A temperatura global está a aumentar, mas não de forma uniforme. Grandes áreas geográficas com um aquecimento mais rápido alternam com regiões muito menos extensas com arrefecimento temporário.

Mostramos dois exemplos do que queremos dizer com "arrefecimento local" temporário, um à escala subcontinental e outro à escala quilométrica.

Arrefecimento à escala subcontinental

A figura de abertura do artigo resume os resultados da análise* dos dados recolhidos pelo espetrógrafo AIRS a bordo do satélite Aqua da NASA, de 2002 a 2015.

As cores

  1. amarelo-vermelho destacam as áreas onde se verificou um aquecimento entre 2002-2015 (principalmente oceanos, leste do Brasil, Médio Oriente, Ártico, África do Sul);
  2. verde as áreas onde não se registaram alterações significativas de temperatura;
  3. azul claro as áreas onde se registou um ligeiro arrefecimento no período 2002-2015 (predominantemente zonas continentais interiores).

Uma simples inspeção visual mostra que as áreas de arrefecimento temporário são muito mais pequenas (cerca de 30%) do que as suas homólogas de aquecimento (cerca de 70%), com o resultado final de que a temperatura "global" aumentou.

Numa escala subcontinental, há regiões (predominantemente terrestres) onde a temperatura se manteve constante ou diminuiu ligeiramente no período 2002-2015

Arrefecimento à microescala

A figura seguinte resume os resultados da análise* de uma série temporal de 20 anos de medições de temperatura recolhidas por uma das estações meteorológicas da rede SIAS (Servizio Informativo Agrometeorologico Siciliano).

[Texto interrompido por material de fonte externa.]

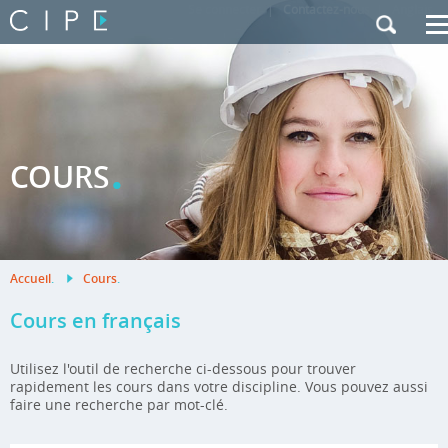
Se connecter
|
Contactez-nous
|
Anglais
.
COURS
Accueil
.
Cours
.
Cours en français
Utilisez l'outil de recherche ci-dessous pour trouver
rapidement les cours dans votre discipline. Vous pouvez aussi
faire une recherche par mot-clé.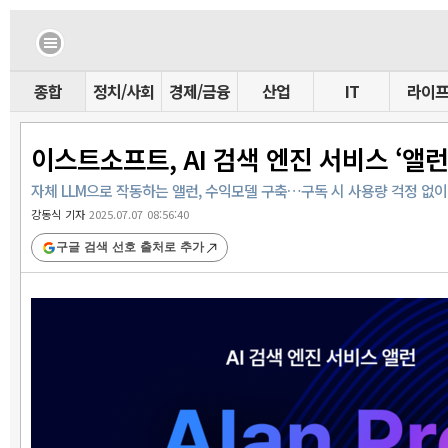
종합
정치/사회
경제/금융
산업
IT
라이
이스트소프트, AI 검색 엔진 서비스 ‘앨런
자체 LLM으로 작동하는 앨런, 수익모델 구축…구독 시 사용량 걱정 없이
강동식 기자
2025.07.07 08:56:40
구글 검색 선호 출처로 추가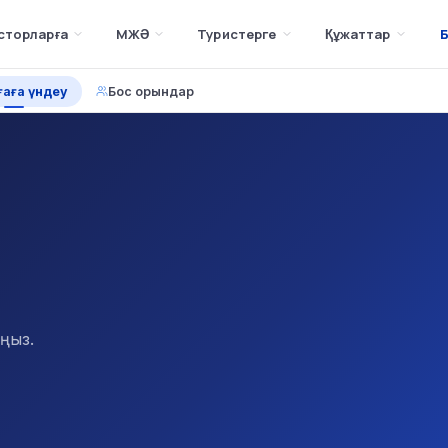
сторларға
МЖӘ
Туристерге
Құжаттар
Б
ғаға үндеу
Бос орындар
ңыз.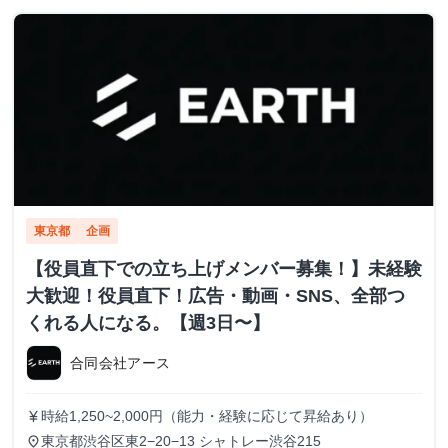
東京都
企画
【役員直下での立ち上げメンバー募集！】未経験
大歓迎！役員直下！広告・動画・SNS、全部つ
くれる人になる。【週3日〜】
合同会社アース
時給1,250~2,000円（能力・経験に応じて昇給あり）
currency_yen
東京都渋谷区東2−20−13 シャトレー渋谷215
place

A título de exemplo, foi selecionada a zona de Marsala (Sicília), famosa por ser uma das muitas zonas vitícolas sicilianas onde são produzidos excelentes vinhos.

Micro-clima de Marsala
Painel superior: temperatura máxima nos vários meses do ano, com destaque para a temperatura média de 2002/2003 (azul) e 2021/2022 (vermelho). Painel inferior: diferença (negativa) entre a temperatura máxima em 2002/2003 e 2021/2022.

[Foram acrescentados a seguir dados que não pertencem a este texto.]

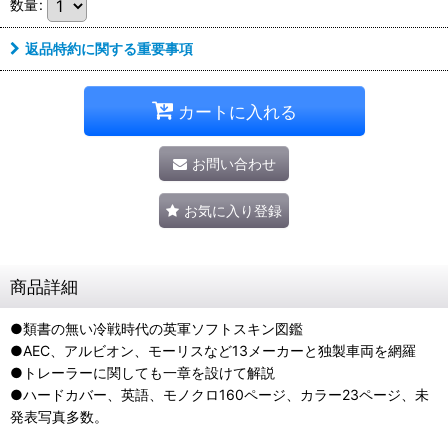
数量
:
返品特約に関する重要事項
カートに入れる
お問い合わせ
お気に入り登録
商品詳細
●類書の無い冷戦時代の英軍ソフトスキン図鑑
●AEC、アルビオン、モーリスなど13メーカーと独製車両を網羅
●トレーラーに関しても一章を設けて解説
●ハードカバー、英語、モノクロ160ページ、カラー23ページ、未
発表写真多数。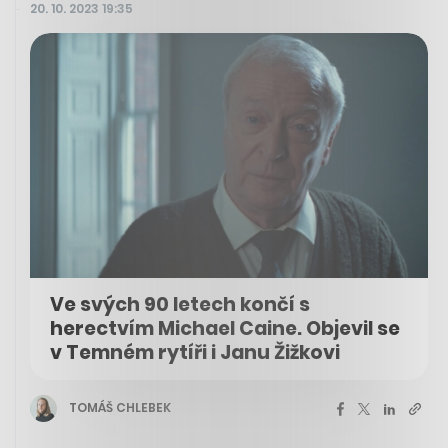
20. 10. 2023 19:35
Ve svých 90 letech končí s
herectvím Michael Caine. Objevil se
v Temném rytíři i Janu Žižkovi
TOMÁŠ CHLEBEK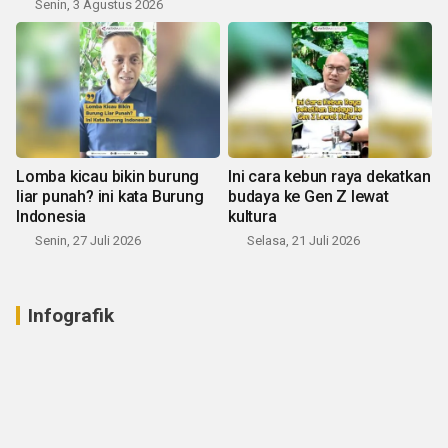
Senin, 3 Agustus 2026
Lomba kicau bikin burung
Ini cara kebun raya dekatkan
liar punah? ini kata Burung
budaya ke Gen Z lewat
Indonesia
kultura
Senin, 27 Juli 2026
Selasa, 21 Juli 2026
Infografik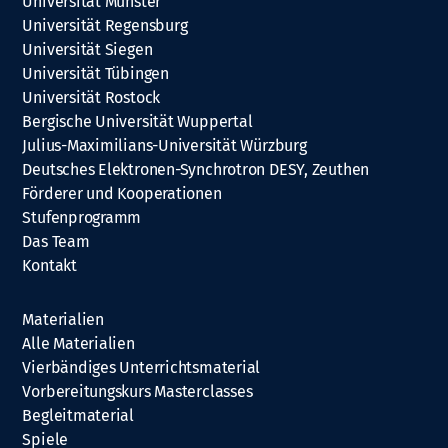
Universität Münster
Universität Regensburg
Universität Siegen
Universität Tübingen
Universität Rostock
Bergische Universität Wuppertal
Julius-Maximilians-Universität Würzburg
Deutsches Elektronen-Synchrotron DESY, Zeuthen
Förderer und Kooperationen
Stufenprogramm
Das Team
Kontakt
Materialien
Alle Materialien
Vierbändiges Unterrichtsmaterial
Vorbereitungskurs Masterclasses
Begleitmaterial
Spiele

O painel superior mostra os valores diários da temperatura máxima registados nos diferentes meses do ano. As linhas sólidas representam a média (móvel) para os dois primeiros anos da série (linha azul para os anos 2002-2003) e para os dois últimos anos (linha vermelha para os anos 2021-2022). Pode ver-se claramente que as temperaturas máximas diárias dos dois últimos anos são sistematicamente inferiores às dos dois primeiros anos.

O painel inferior mostra a diferença (negativa) entre a temperatura em 2002-2003 e a temperatura em 2021-2022.

Esta análise mostra que, na área de Marsala, as temperaturas máximas diminuíram -0,97 ºC, as mínimas -1,24 ºC e as médias -1,13 ºC. Estes resultados mostram-nos como a área de Marsala pode ser considerada como uma micro-área de "arrefecimento local".

No entanto, esta área de micro-clima não é representativa da tendência microclimática geral. De facto, nas áreas microclimáticas vizinhas, durante o mesmo período, a temperatura aumentou sistematicamente, evidenciando assim a complexidade da evolução microclimática.

É importante esclarecer esta confusão entre o adjetivo "global" e o advérbio "em todo o lado", sublinhando que existe um arrefecimento "local" e que, a escalas locais, até algumas dezenas de quilómetros, o clima pode ter um comportamento muito diferente do "comportamento global".

*Nota do autor: A análise foi efetuada pelo autor do artigo e ainda não foi publicada numa revista científica, pelo que pode estar sujeita a revisão.